Dataset entries:
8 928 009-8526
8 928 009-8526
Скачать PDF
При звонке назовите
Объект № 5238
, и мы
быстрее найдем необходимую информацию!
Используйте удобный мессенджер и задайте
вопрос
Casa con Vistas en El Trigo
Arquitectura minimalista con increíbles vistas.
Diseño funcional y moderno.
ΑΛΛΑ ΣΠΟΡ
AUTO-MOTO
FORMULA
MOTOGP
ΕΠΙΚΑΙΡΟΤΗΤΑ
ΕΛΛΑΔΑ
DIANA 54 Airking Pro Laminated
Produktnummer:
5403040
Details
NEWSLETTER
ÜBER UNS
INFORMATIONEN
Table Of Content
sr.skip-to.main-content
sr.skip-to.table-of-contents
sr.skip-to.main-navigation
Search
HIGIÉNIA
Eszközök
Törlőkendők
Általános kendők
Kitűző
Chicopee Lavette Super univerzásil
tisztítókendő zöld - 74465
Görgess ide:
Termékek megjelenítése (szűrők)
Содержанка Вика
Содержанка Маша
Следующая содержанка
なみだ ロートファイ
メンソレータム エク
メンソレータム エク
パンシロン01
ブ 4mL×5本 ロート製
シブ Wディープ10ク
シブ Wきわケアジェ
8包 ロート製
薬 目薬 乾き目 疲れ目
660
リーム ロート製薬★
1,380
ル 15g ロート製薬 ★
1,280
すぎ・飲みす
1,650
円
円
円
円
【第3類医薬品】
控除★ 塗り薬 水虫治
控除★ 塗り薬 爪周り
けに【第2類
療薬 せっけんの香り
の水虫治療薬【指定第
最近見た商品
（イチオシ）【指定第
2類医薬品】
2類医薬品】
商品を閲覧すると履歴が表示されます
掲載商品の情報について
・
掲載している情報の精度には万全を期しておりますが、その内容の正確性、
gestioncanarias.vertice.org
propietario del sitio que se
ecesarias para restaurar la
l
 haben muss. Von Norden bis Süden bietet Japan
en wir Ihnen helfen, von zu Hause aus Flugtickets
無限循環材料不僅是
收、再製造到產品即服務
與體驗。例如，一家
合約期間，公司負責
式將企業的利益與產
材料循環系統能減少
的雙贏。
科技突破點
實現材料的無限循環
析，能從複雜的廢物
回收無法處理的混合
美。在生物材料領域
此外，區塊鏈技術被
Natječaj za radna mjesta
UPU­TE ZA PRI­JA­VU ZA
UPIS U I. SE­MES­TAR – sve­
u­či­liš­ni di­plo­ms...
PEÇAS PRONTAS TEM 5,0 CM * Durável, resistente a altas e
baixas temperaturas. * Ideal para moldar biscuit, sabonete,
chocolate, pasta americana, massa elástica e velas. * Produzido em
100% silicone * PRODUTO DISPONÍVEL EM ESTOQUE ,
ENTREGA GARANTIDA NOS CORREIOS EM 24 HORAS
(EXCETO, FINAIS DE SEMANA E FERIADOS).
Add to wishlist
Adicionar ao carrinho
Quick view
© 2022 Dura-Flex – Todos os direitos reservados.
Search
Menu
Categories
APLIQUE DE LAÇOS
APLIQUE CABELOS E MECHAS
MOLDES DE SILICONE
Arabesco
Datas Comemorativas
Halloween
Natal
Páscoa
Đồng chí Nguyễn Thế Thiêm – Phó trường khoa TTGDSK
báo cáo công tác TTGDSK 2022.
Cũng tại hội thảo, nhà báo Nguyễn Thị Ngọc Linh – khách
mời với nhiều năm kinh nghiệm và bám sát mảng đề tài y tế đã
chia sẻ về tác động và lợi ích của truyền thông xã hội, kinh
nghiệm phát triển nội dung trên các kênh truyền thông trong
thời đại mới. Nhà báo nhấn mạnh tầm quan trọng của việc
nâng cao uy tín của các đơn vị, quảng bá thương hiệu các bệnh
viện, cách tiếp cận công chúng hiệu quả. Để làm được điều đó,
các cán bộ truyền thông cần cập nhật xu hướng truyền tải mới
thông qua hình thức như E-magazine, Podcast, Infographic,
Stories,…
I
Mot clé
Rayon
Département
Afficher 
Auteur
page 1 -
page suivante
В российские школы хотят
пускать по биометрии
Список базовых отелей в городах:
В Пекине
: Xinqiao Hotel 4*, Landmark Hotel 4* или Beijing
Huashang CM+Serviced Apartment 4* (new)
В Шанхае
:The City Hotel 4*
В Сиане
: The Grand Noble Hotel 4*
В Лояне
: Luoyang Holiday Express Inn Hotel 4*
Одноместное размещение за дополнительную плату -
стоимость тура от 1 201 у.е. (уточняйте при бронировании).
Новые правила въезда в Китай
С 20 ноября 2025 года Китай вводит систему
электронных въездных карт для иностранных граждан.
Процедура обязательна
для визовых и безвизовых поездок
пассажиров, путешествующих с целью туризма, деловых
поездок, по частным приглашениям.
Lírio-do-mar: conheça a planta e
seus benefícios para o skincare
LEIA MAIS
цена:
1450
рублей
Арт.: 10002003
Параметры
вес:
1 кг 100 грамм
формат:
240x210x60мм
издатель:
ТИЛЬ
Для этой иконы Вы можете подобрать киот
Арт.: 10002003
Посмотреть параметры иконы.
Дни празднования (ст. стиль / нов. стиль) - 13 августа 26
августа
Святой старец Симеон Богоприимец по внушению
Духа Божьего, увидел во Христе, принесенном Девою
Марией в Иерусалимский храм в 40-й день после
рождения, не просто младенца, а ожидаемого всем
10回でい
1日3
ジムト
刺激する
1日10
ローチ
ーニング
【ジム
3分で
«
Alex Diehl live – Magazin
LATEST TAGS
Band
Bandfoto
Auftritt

AIM OF THE TASK:
Output every record above exactly as it appears.

RESPONSE FOR THIS EXERCISE:
8 928 009-8526
8 928 009-8526
Скачать PDF
При звонке назовите
Объект № 5238
, и мы
быстрее найдем необходимую информацию!
Используйте удобный мессенджер и задайте
вопрос
Casa con Vistas en El Trigo
Arquitectura minimalista con increíbles vistas.
Diseño funcional y moderno.
ΑΛΛΑ ΣΠΟΡ
AUTO-MOTO
FORMULA
MOTOGP
ΕΠΙΚΑΙΡΟΤΗΤΑ
ΕΛΛΑΔΑ
DIANA 54 Airking Pro Laminated
Produktnummer:
5403040
Details
NEWSLETTER
ÜBER UNS
INFORMATIONEN
Table Of Content
sr.skip-to.main-content
sr.skip-to.table-of-contents
sr.skip-to.main-navigation
Search
HIGIÉNIA
Eszközök
Törlőkendők
Általános kendők
Kitűző
Chicopee Lavette Super univerzásil
tisztítókendő zöld - 74465
Görgess ide:
Termékek megjelenítése (szűrők)
Содержанка Вика
Содержанка Маша
Следующая содержанка
なみだ ロートファイ
メンソレータム エク
メンソレータム エク
パンシロン01
ブ 4mL×5本 ロート製
シブ Wディープ10ク
シブ Wきわケアジェ
8包 ロート製
薬 目薬 乾き目 疲れ目
660
リーム ロート製薬★
1,380
ル 15g ロート製薬 ★
1,280
すぎ・飲みす
1,650
円
円
円
円
【第3類医薬品】
控除★ 塗り薬 水虫治
控除★ 塗り薬 爪周り
けに【第2類
療薬 せっけんの香り
の水虫治療薬【指定第
最近見た商品
（イチオシ）【指定第
2類医薬品】
2類医薬品】
商品を閲覧すると履歴が表示されます
掲載商品の情報について
・
掲載している情報の精度には万全を期しておりますが、その内容の正確性、
gestioncanarias.vertice.org
propietario del sitio que se
ecesarias para restaurar la
l
 haben muss. Von Norden bis Süden bietet Japan
en wir Ihnen helfen, von zu Hause aus Flugtickets
無限循環材料不僅是
收、再製造到產品即服務
與體驗。例如，一家
合約期間，公司負責
式將企業的利益與產
材料循環系統能減少
的雙贏。
科技突破點
實現材料的無限循環
析，能從複雜的廢物
回收無法處理的混合
美。在生物材料領域
此外，區塊鏈技術被
Natječaj za radna mjesta
UPU­TE ZA PRI­JA­VU ZA
UPIS U I. SE­MES­TAR – sve­
u­či­liš­ni di­plo­ms...
PEÇAS PRONTAS TEM 5,0 CM * Durável, resistente a altas e
baixas temperaturas. * Ideal para moldar biscuit, sabonete,
chocolate, pasta americana, massa elástica e velas. * Produzido em
100% silicone * PRODUTO DISPONÍVEL EM ESTOQUE ,
ENTREGA GARANTIDA NOS CORREIOS EM 24 HORAS
(EXCETO, FINAIS DE SEMANA E FERIADOS).
Add to wishlist
Adicionar ao carrinho
Quick view
© 2022 Dura-Flex – Todos os direitos reservados.
Search
Menu
Categories
APLIQUE DE LAÇOS
APLIQUE CABELOS E MECHAS
MOLDES DE SILICONE
Arabesco
Datas Comemorativas
Halloween
Natal
Páscoa
Đồng chí Nguyễn Thế Thiêm – Phó trường khoa TTGDSK
báo cáo công tác TTGDSK 2022.
Cũng tại hội thảo, nhà báo Nguyễn Thị Ngọc Linh – khách
mời với nhiều năm kinh nghiệm và bám sát mảng đề tài y tế đã
chia sẻ về tác động và lợi ích của truyền thông xã hội, kinh
nghiệm phát triển nội dung trên các kênh truyền thông trong
thời đại mới. Nhà báo nhấn mạnh tầm quan trọng của việc
nâng cao uy tín của các đơn vị, quảng bá thương hiệu các bệnh
viện, cách tiếp cận công chúng hiệu quả. Để làm được điều đó,
các cán bộ truyền thông cần cập nhật xu hướng truyền tải mới
thông qua hình thức như E-magazine, Podcast, Infographic,
Stories,…
I
Mot clé
Rayon
Département
Afficher 
Auteur
page 1 -
page suivante
В российские школы хотят
пускать по биометрии
Список базовых отелей в городах:
В Пекине
: Xinqiao Hotel 4*, Landmark Hotel 4* или Beijing
Huashang CM+Serviced Apartment 4* (new)
В Шанхае
:The City Hotel 4*
В Сиане
: The Grand Noble Hotel 4*
В Лояне
: Luoyang Holiday Express Inn Hotel 4*
Одноместное размещение за дополнительную плату -
стоимость тура от 1 201 у.е. (уточняйте при бронировании).
Новые правила въезда в Китай
С 20 ноября 2025 года Китай вводит систему
электронных въездных карт для иностранных граждан.
Процедура обязательна
для визовых и безвизовых поездок
пассажиров, путешествующих с целью туризма, деловых
поездок, по частным приглашениям.
Lírio-do-mar: conheça a planta e
seus benefícios para o skincare
LEIA MAIS
цена:
1450
рублей
Арт.: 10002003
Параметры
вес:
1 кг 100 грамм
формат:
240x210x60мм
издатель:
ТИЛЬ
Для этой иконы Вы можете подобрать киот
Арт.: 10002003
Посмотреть параметры иконы.
Дни празднования (ст. стиль / нов. стиль) - 13 августа 26
августа
Святой старец Симеон Богоприимец по внушению
Духа Божьего, увидел во Христе, принесенном Девою
Марией в Иерусалимский храм в 40-й день после
рождения, не просто младенца, а ожидаемого всем
10回でい
1日3
ジムト
刺激する
1日10
ローチ
ーニング
【ジム
3分で
«
Alex Diehl live – Magazin
LATEST TAGS
Band
Bandfoto
Auftritt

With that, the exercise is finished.